Durante os longos anos de predomínio petista no poder, uma das lendas mais conhecidas no Senado envolvia o senador Renan Calheiros e um certo burocrata instalado na cúpula de uma empresa pouco conhecida no imaginário popular, mas importante pelos negócios bilionários que comandava. A empresa era a Transpetro. O burocrata, Sérgio Machado. Em meio a todo tipo de pressão, dentro e fora do governo, no PT e no PMDB, com ou sem denúncia de irregularidade, apadrinhados de todas as facções políticas eram demitidos. Machado, não. Ninguém se arriscava a mexer com ele.
Instalado no comando da estatal, Machado era um desses figurões que só mantinham contato com a nata do poder. Havia chegado lá, dizia a lenda, pelas mãos do poderoso Calheiros. Os anos passaram, Lula deixou o poder instalando no seu lugar Dilma Rousseff. Calheiros continuou sendo importante ao petismo no Congresso, mantendo cargos no governo, incluindo Sérgio Machado na Transpetro.

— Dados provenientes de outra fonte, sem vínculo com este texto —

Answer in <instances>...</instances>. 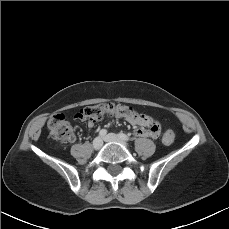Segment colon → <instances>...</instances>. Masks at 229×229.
Returning <instances> with one entry per match:
<instances>
[{
    "label": "colon",
    "mask_w": 229,
    "mask_h": 229,
    "mask_svg": "<svg viewBox=\"0 0 229 229\" xmlns=\"http://www.w3.org/2000/svg\"><path fill=\"white\" fill-rule=\"evenodd\" d=\"M117 114L124 116H135L136 110L128 104L121 103H103L87 106L79 110L78 118L88 121H98L103 116ZM48 130L50 136L55 141H67L73 138V127L62 113H55L48 121ZM176 139L173 130H167L162 137L163 143L170 145Z\"/></svg>",
    "instance_id": "colon-1"
}]
</instances>
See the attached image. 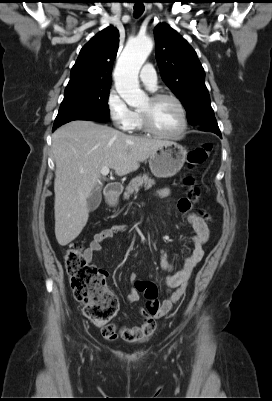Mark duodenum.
Segmentation results:
<instances>
[{"label": "duodenum", "mask_w": 272, "mask_h": 401, "mask_svg": "<svg viewBox=\"0 0 272 401\" xmlns=\"http://www.w3.org/2000/svg\"><path fill=\"white\" fill-rule=\"evenodd\" d=\"M122 192V186L120 184H110L107 186L105 190V195L110 204H113L114 201L119 197Z\"/></svg>", "instance_id": "1"}]
</instances>
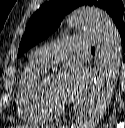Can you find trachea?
I'll list each match as a JSON object with an SVG mask.
<instances>
[{"instance_id": "obj_1", "label": "trachea", "mask_w": 125, "mask_h": 128, "mask_svg": "<svg viewBox=\"0 0 125 128\" xmlns=\"http://www.w3.org/2000/svg\"><path fill=\"white\" fill-rule=\"evenodd\" d=\"M91 51H95V48H94V47H92V48H91Z\"/></svg>"}]
</instances>
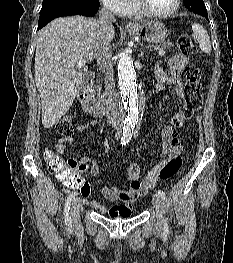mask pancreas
Returning a JSON list of instances; mask_svg holds the SVG:
<instances>
[{"mask_svg":"<svg viewBox=\"0 0 233 263\" xmlns=\"http://www.w3.org/2000/svg\"><path fill=\"white\" fill-rule=\"evenodd\" d=\"M170 46H172V43L169 41H165L159 46H147V48H149L150 50H163L164 48H168ZM95 88L97 90V94L100 95L99 91L101 90V85H97L95 86Z\"/></svg>","mask_w":233,"mask_h":263,"instance_id":"obj_1","label":"pancreas"}]
</instances>
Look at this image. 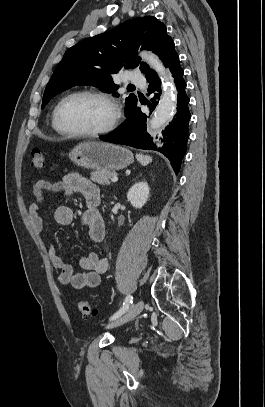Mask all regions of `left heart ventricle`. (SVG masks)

Aí veio a Lava-Jato e sua bateria de operações que revelaram como PT, PMDB e PP haviam dividido a Petrobras em campos de exploração de propina para financiar o caixa dois de campanha e abastecer os bolsos de muitos figurões da política brasileira. Nessa enxurrada de prisões e delações, Sergio Machado, o intocável da Transpetro, percebeu o que estava vindo e acabou fechando em sigilo um acordo de delação premiada com a Procuradoria-Geral da República.
Enquanto os caciques do MDB, Calheiros entre eles, tramavam como estancar a sangria da Lava-Jato em secretas conversas, Machado gravava tudo para entregar aos investigadores. Na entrada da residência oficial do Senado, uma pequena gaveta num aparador recebeu dos emedebistas o apelido de “gaveta do Sérgio Machado”. Era nela que o ex-presidente da Transpetro colocava o celular toda vez que chegava para conversas sigilosas com Calheiros e sua turma. “Olha, vou deixar o celular aqui para não ter risco, viu?”, costumava anunciar.

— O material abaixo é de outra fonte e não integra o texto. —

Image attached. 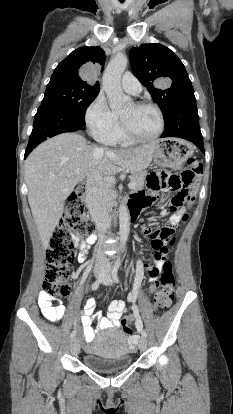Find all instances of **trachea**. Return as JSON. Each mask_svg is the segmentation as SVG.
<instances>
[{"instance_id":"obj_1","label":"trachea","mask_w":233,"mask_h":414,"mask_svg":"<svg viewBox=\"0 0 233 414\" xmlns=\"http://www.w3.org/2000/svg\"><path fill=\"white\" fill-rule=\"evenodd\" d=\"M122 3L125 1V0H120Z\"/></svg>"}]
</instances>
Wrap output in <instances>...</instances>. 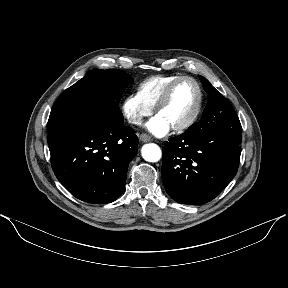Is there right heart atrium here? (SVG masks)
Listing matches in <instances>:
<instances>
[{
	"label": "right heart atrium",
	"mask_w": 288,
	"mask_h": 288,
	"mask_svg": "<svg viewBox=\"0 0 288 288\" xmlns=\"http://www.w3.org/2000/svg\"><path fill=\"white\" fill-rule=\"evenodd\" d=\"M122 112L132 125H139L152 114V108L145 105L135 94H128L122 101Z\"/></svg>",
	"instance_id": "right-heart-atrium-1"
}]
</instances>
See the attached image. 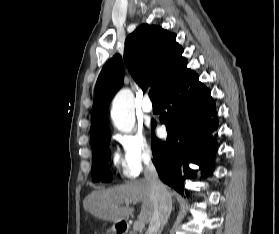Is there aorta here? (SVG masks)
Listing matches in <instances>:
<instances>
[{"label": "aorta", "instance_id": "obj_1", "mask_svg": "<svg viewBox=\"0 0 279 234\" xmlns=\"http://www.w3.org/2000/svg\"><path fill=\"white\" fill-rule=\"evenodd\" d=\"M111 118L114 126L122 132L128 133L134 128V98L129 89H122L114 97Z\"/></svg>", "mask_w": 279, "mask_h": 234}]
</instances>
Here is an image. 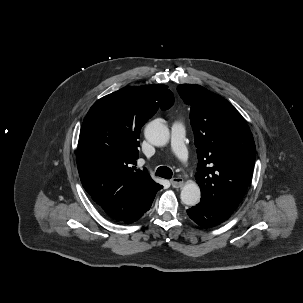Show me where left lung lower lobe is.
<instances>
[{
	"label": "left lung lower lobe",
	"instance_id": "0a47b994",
	"mask_svg": "<svg viewBox=\"0 0 303 303\" xmlns=\"http://www.w3.org/2000/svg\"><path fill=\"white\" fill-rule=\"evenodd\" d=\"M187 214L199 226L210 228L223 223L233 213L215 201L202 198L197 206L187 210Z\"/></svg>",
	"mask_w": 303,
	"mask_h": 303
}]
</instances>
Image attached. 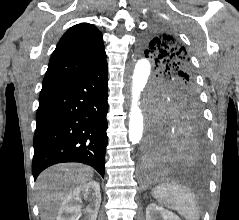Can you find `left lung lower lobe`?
<instances>
[{
    "mask_svg": "<svg viewBox=\"0 0 239 220\" xmlns=\"http://www.w3.org/2000/svg\"><path fill=\"white\" fill-rule=\"evenodd\" d=\"M205 159V135L200 112H164L156 108L143 149V170L151 175L172 163L197 164Z\"/></svg>",
    "mask_w": 239,
    "mask_h": 220,
    "instance_id": "obj_1",
    "label": "left lung lower lobe"
}]
</instances>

As trapalhadas de Rodrigo Janot acabaram colocando muita coisa a perder na delação de Machado, é verdade, mas nesta semana a clima esquentou no Supremo Tribunal Federal para Calheiros. A lenda de Sérgio Machado no Senado acabou convertida em ação penal. Por três votos a dois, a Segunda Turma do Supremo tornou Calheiros réu por corrupção passiva e lavagem de dinheiro.
Em tempo, o senador do MDB de Alagoas sempre negou qualquer envolvimento em casos de corrupção.